Hago una mueca al oír mis gélidas palabras y cierro los ojos con fuerza.

—Estaban enamorados —prosigo—. Él y mi madre estaban locamente enamorados y no podían estar juntos por el mundo de Charlie. Si la gente equivocada se hubiera enterado de su relación, la habrían utilizado contra él.

De repente considero la posibilidad de que Charlie mantuviera a Renée cerca no sólo porque necesitaba verla, sino también para poner fin a toda sospecha. Nunca se liaba con sus chicas. Todo el mundo lo sabía.

Permanezco con los ojos cerrados hasta que noto movimiento debajo de mí y siento la boca caliente de Edward en la mía.

—Silencio —me susurra, a pesar de que ya me he callado.

No tengo nada más que decir, y espero que Edward no siga presionándome. Todos los fragmentos de la historia que me ha contado Charlie esta mañana, toda la intensidad y la pasión entre él y mi madre, han sido aniquilados con su última frase: «Le salvaste la vida a tu madre».

Pues no, y mi actual estado mental no me permite sentir remordimientos al respecto.

—¿Cuánto hace que conoces a Charlie? —pregunto con calma mientras Edward me cubre las mejillas y los labios de besos.

—Diez años.

Su respuesta suena a punto y final, y su boca continúa seduciendo a la mía, su lengua deja atrás mis labios y traza círculos reverentes. Me está distrayendo, así que me despego de su laboriosa boca y lo estudio un instante. Le retiro el mechón rebelde de la frente. No le gusta que me haya apartado, cosa que me hace sospechar aún más.

—Cuando descubriste que conocía a Charlie, sabías que no le iba a gustar lo nuestro, ¿no es así? No comparte tu modo de hacer negocios.

—Correcto.

—¿Eso es todo?

Se encoge de hombros y finge indiferencia: —Swan tiene opiniones para todo, incluido yo.

—Dice que careces de sentido moral —susurro bajando la mirada.

Me avergüenza contarle lo que Charlie opina de él. Es absurdo, porque sé que Charlie ya se lo ha dicho a la cara.

—Mírame. —La yema de su índice se desliza por debajo de mi barbilla y me levanta la cara. Me consumen sus brillantes ojos azules y su boca entreabierta—. No contigo —dice despacio, con calma, sosteniendo mi mirada como si sus ojos fueran imanes.

Ya lo sé. Tengo que olvidar nuestro espantoso encuentro en el hotel. Aquél no era mi Edward.

—Te quiero —digo con un hilo de voz.

Lo abrazo y me fundo con su pecho.
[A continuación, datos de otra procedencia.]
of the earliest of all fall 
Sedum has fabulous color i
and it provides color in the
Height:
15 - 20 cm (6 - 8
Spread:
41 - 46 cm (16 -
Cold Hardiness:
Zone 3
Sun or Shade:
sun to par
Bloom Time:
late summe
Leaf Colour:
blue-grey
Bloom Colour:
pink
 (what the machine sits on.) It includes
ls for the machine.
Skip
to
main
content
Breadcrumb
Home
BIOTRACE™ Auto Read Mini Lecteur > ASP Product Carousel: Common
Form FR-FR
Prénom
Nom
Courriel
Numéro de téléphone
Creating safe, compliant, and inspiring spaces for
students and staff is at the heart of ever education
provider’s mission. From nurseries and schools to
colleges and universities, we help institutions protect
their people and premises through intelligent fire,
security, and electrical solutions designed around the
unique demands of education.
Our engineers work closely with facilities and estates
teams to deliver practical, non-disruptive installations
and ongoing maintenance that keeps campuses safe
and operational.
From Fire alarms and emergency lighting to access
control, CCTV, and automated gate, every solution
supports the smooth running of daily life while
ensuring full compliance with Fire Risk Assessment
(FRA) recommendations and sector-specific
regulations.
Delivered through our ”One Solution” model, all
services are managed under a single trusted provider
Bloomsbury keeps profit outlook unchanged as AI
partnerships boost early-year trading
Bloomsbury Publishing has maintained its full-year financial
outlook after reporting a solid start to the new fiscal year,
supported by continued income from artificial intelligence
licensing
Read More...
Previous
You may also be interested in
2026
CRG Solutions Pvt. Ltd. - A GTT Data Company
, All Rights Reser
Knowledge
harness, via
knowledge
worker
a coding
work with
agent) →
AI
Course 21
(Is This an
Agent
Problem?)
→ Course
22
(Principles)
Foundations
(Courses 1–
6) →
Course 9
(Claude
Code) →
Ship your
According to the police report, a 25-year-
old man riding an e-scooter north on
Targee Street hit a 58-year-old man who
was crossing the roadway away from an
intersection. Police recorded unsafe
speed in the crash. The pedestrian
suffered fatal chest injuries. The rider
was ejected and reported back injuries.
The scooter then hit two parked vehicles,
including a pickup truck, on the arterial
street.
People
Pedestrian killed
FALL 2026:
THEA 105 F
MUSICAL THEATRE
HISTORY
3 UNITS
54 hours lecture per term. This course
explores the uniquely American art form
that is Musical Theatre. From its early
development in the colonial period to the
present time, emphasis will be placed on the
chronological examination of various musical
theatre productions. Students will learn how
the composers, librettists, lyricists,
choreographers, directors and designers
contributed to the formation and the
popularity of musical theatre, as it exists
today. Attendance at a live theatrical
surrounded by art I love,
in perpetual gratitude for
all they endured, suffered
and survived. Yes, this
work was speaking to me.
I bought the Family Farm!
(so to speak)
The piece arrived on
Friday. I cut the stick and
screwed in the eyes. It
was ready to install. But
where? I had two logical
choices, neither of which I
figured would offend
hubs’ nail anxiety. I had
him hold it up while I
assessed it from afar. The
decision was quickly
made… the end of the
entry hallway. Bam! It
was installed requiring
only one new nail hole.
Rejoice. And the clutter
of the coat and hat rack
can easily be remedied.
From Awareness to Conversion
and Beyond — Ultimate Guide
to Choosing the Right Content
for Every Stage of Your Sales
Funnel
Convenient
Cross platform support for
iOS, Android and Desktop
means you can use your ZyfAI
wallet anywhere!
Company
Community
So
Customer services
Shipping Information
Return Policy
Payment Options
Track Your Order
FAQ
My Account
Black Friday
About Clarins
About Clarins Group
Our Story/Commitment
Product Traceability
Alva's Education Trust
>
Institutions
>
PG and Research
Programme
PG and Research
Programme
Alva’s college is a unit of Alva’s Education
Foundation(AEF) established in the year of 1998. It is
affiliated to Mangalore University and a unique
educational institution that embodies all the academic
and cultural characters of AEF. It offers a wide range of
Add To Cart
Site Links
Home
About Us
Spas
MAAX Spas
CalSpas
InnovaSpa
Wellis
Luego apoyo la cabeza en su hombro. Él responde con un gruñido casi inaudible y me tumba boca arriba. Su cuerpo me clava en la cama.

—Te vas a arrugar el traje —aviso despeinándolo e intentando olvidar mi conversación con Charlie. Me he pasado años deseando que hubiera una explicación e hice lo indecible para encontrarla. Ahora me he tropezado con ella y desearía con todas mis fuerzas no haberlo hecho.

—Podría ser peor. —Me mordisquea el cuello y la presión de su boca me produce un pequeño escalofrío.

—¿Cómo?

Edward no parece estar tan obsesionado con su aspecto como antes y, aunque debería alegrarme mucho de que haya dejado de ser tan estirado y tan remilgado, no sé por qué parece que me preocupa más a mí que a él.

—Podríamos haber hecho planes para salir a cenar.

Frunzo el ceño, pero él abre la boca otra vez antes de que pueda preguntarle qué demonios dice.

—Por suerte, tu encantadora abuela se ha ofrecido a darnos de comer.

Se apoya en los antebrazos y me mira. Sus ojos tienen un brillo malicioso. Sé lo que busca y no voy a decepcionarlo. Pongo los ojos en blanco.

—¿Ha tenido que torturarte para que aceptaras? —digo.

—La verdad es que no.

Me da un beso perezoso en los labios y levanta la cabeza. Con el cambio de postura, sus caderas presionan mi bajo vientre. Abro los ojos al notarme húmeda. Ahora que he vaciado mi mente de cargas no deseadas hay espacio para otra cosa. Algo agradable.

Deseo.

Me muerdo el labio inferior, busco sus hombros y le aliso las mangas de la chaqueta. El tacto de sus bíceps aumenta mi apetito. Niego con la cabeza muy despacio, sentenciando, inmutable. Me rindo con un bufido.

—Contrólate tú.

Levanto las caderas y lo dejo sin aliento. Intenta lanzarme una mirada asesina pero le sale fatal. Sonrío y repito la operación. Por supuesto, me pongo más cachonda, pero ver a Edward luchando por contenerse enciende en mí la chispa de una rebeldía infantil. Vuelvo a levantarme y observo entre risas cómo salta de la cama y empieza a alisarse la ropa y a darle tirones al bajo de la chaqueta.

—¿De verdad, Isabella?

Me incorporo con una sonrisa malévola en la cara.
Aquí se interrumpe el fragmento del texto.